YOUR INSTRUCTIONS -
Find every line in the records below that holds the word "boat" and copy it.

DATA FOR ANALYSIS -
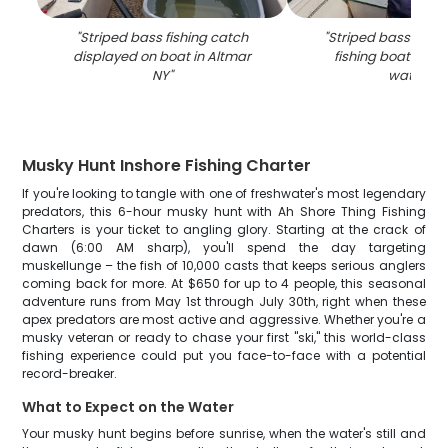
"
Striped bass fishing catch
"
Striped bass catch
displayed on boat in Altmar
fishing boat in Al
NY
"
waters
"
Musky Hunt Inshore Fishing Charter
If you're looking to tangle with one of freshwater's most legendary
predators, this 6-hour musky hunt with Ah Shore Thing Fishing
Charters is your ticket to angling glory. Starting at the crack of
dawn (6:00 AM sharp), you'll spend the day targeting
muskellunge – the fish of 10,000 casts that keeps serious anglers
coming back for more. At $650 for up to 4 people, this seasonal
adventure runs from May 1st through July 30th, right when these
apex predators are most active and aggressive. Whether you're a
musky veteran or ready to chase your first "ski," this world-class
fishing experience could put you face-to-face with a potential
record-breaker.
What to Expect on the Water
Your musky hunt begins before sunrise, when the water's still and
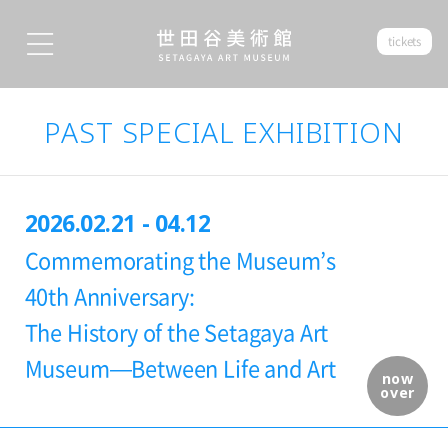
tickets
PAST SPECIAL EXHIBITION
2026.02.21 - 04.12
Commemorating the Museum’s
40th Anniversary:
The History of the Setagaya Art
Museum—Between Life and Art
now
over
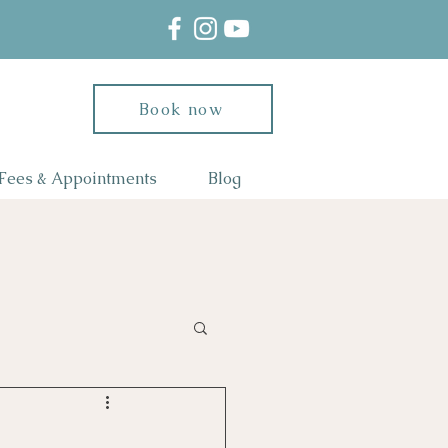
Book now
Fees & Appointments
Blog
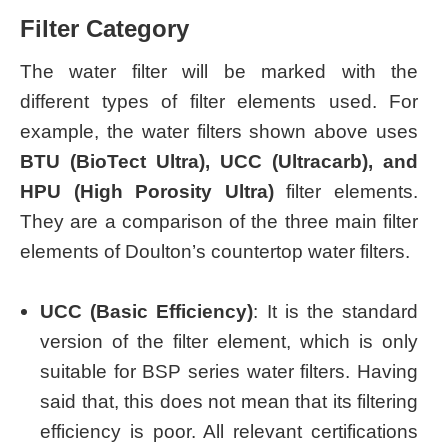
Filter Category
The water filter will be marked with the
different types of filter elements used. For
example, the water filters shown above uses
BTU (BioTect Ultra), UCC (Ultracarb), and
HPU (High Porosity Ultra)
filter elements.
They are a comparison of the three main filter
elements of Doulton’s countertop water filters.
UCC (Basic Efficiency)
: It is the standard
version of the filter element, which is only
suitable for BSP series water filters. Having
said that, this does not mean that its filtering
efficiency is poor. All relevant certifications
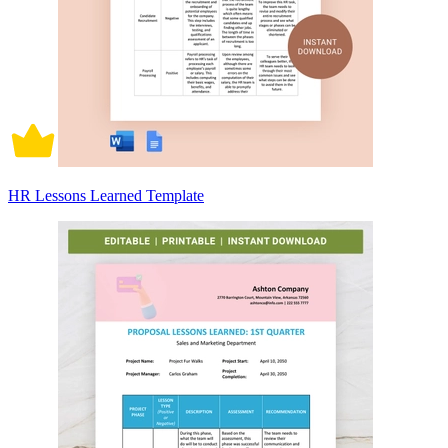
HR Lessons Learned Template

WRITTEN ANSWER -
displayed on boat in Altmar
fishing boat in Al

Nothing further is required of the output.